### PROBLEM TO SOLVE:
Which of the lines below include the word "módulos"? Pull each one out.

DATA UNDER STUDY: Begin

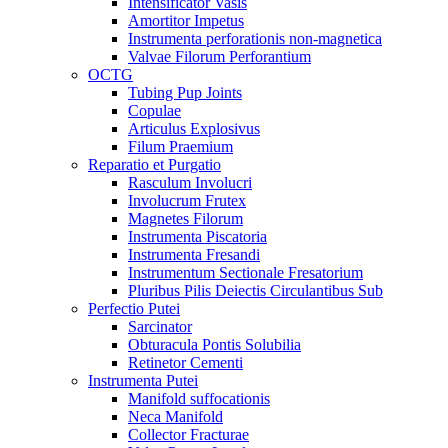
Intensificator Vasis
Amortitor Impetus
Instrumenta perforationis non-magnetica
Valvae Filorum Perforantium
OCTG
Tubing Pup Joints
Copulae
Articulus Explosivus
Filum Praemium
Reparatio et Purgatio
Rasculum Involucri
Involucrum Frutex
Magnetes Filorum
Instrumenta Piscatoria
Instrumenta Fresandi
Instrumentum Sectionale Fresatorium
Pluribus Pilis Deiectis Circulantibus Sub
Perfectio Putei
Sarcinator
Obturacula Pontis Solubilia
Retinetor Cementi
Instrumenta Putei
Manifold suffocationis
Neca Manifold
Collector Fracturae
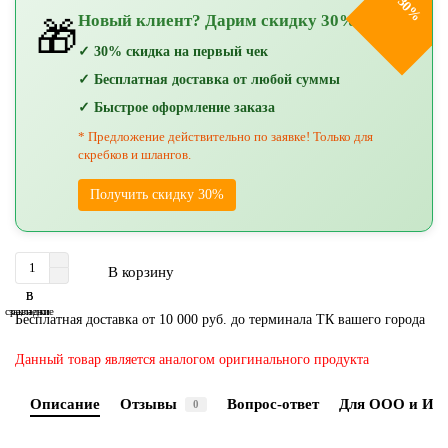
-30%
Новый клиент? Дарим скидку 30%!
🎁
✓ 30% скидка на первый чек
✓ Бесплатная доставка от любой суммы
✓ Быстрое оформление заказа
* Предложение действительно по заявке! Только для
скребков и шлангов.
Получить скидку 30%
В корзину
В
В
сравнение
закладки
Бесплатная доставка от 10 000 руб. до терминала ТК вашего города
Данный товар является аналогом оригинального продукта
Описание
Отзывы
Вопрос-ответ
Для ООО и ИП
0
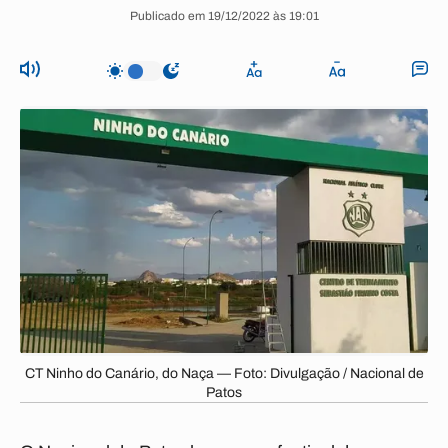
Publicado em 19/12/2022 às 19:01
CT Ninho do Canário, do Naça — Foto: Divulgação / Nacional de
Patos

DATA UNDER STUDY: End
DATA UNDER STUDY: Begin

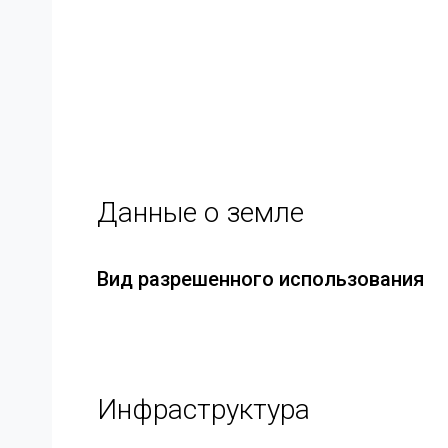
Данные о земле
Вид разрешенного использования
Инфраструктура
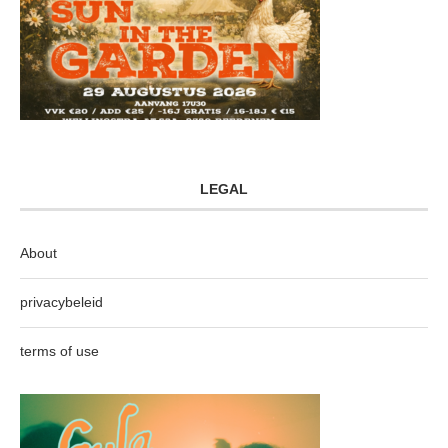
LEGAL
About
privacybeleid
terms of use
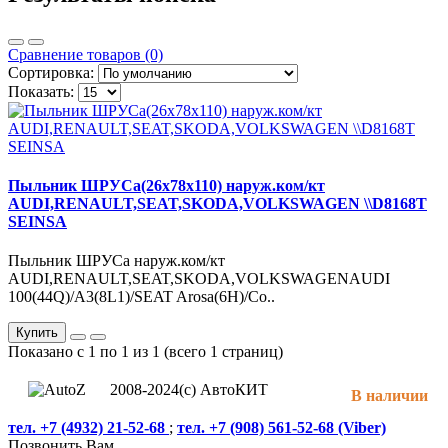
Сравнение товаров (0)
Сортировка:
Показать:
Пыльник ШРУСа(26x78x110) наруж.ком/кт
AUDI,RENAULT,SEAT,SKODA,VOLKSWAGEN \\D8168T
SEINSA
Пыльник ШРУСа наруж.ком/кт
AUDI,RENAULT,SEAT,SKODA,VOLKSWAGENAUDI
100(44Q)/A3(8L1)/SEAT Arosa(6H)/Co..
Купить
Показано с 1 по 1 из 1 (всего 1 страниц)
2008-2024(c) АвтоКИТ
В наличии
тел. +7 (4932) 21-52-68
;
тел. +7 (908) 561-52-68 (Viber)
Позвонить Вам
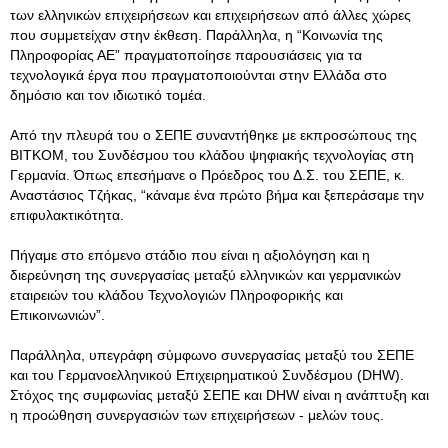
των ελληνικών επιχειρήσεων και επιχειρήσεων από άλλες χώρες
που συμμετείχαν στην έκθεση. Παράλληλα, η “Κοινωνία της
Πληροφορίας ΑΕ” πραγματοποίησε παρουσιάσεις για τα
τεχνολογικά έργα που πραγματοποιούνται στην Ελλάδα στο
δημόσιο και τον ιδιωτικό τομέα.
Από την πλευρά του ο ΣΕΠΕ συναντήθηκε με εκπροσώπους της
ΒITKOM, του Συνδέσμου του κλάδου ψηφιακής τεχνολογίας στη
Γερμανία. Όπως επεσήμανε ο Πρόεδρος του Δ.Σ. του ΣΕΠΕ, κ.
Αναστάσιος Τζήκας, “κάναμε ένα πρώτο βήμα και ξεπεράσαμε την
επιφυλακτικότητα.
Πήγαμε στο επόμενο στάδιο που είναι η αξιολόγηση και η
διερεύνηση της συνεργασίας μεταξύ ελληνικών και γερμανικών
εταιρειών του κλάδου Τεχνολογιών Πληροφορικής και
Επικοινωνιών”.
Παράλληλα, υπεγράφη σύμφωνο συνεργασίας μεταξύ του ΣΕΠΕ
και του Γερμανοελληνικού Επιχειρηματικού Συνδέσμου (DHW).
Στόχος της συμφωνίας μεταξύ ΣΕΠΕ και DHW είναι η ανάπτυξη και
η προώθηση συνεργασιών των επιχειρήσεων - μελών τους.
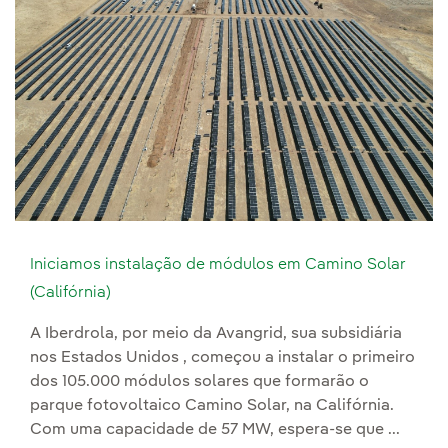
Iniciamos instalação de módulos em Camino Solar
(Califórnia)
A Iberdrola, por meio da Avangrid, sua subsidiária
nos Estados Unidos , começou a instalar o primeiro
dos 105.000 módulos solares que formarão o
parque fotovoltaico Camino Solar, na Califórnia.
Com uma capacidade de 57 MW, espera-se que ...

DATA UNDER STUDY: End

### ANSWER SPACE:
Iniciamos instalação de módulos em Camino Solar
dos 105.000 módulos solares que formarão o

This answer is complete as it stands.